Thanks to Mark Tatlow for hosting today, and to Oly & Chris for great company. I think all four of us made progress on various projects. Mark was making holes in the side of a nice looking Gresley Buffet, and had made them disappear again by the end of the day.
My own projects were to try and complete the build of the MERG DCC system for SLAG’s Bankside project. I had to cut a new support for one of the PCBs and jigsaw it all into the case. I succeeded at the first task! Re-assembling the boards (it is a bit of a jigsaw puzzle), I discovered one of the internal connections wasn’t mating correctly, so that will need replacing in another session.
Here’s one of the boards, captured to record which colours I’m using for connections (note to self: green: 0vDC, Blue, +5vDC):
This one replaces the buzzers the system uses by default to tell you when there is a short or other fault. By translating that information onto CBUS, we’ll be able to have buzzers or LEDs at any control station. Hopefully those will be more useful in noisy exhibition halls.
For the afternoon, I dusted down the Tornado chassis I’ve been looking at for a while, and assembled two more links for the Walschaerts valve gear.
Over the last couple of posts, I’ve been building up to completion of a DCC system assembled from MERG kits.
Last week, I had the pleasure of taking it to the South London Group’s clubroom, to trial it with our new layout. It worked!
What we can see here is (starting at the loco on rollers), a class 20 on the ‘layout’ output of the system. To the right is the programming track, and alongside that we can see the command station. This provides the DCC signal for the layout, and a direct connection to the programming track. The command station has no directly attached controls, and cabs (one is at the bottom) are connected over CBUS. Since CBUS is a publicly documented standard, I intend to develop custom handsets over time. I’m intrigued if exhibition layouts will be easier to use if the controls are designed with the operation of the particular layout in mind.
To the right of the picture, the top board is a 5A DCC booster, which provides the actual layout power and DCC signal broadcast. Below it is a USB to CBUS connection. Not directly needed for the system to function, it will facilitate future firmware upgrades to the command station and handset, and permit me to prototype the custom handsets on a PC before committing them to electronics.

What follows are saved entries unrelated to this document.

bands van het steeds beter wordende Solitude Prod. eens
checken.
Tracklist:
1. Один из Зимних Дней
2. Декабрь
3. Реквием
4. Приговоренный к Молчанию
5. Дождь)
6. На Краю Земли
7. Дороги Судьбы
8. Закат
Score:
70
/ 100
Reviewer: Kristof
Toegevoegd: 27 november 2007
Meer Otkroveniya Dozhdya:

MERG provide a couple of kits intended to be used as practice for surface mount soldering. This is my second go at this, and the first working attempt:
My first attempt failed because I wasn’t familiar with how pin 1 on the IC was identified. I now know it is the chamfer along one side. My first attempt had the IC the other way round, and rapidly burned out without flashing the LEDs, as this circuit is designed to do. For a £3.60 kit, it seemed like a good value way to learn the lesson. The instructions did explain all this, but somehow it still didn’t sink in without the practical lesson!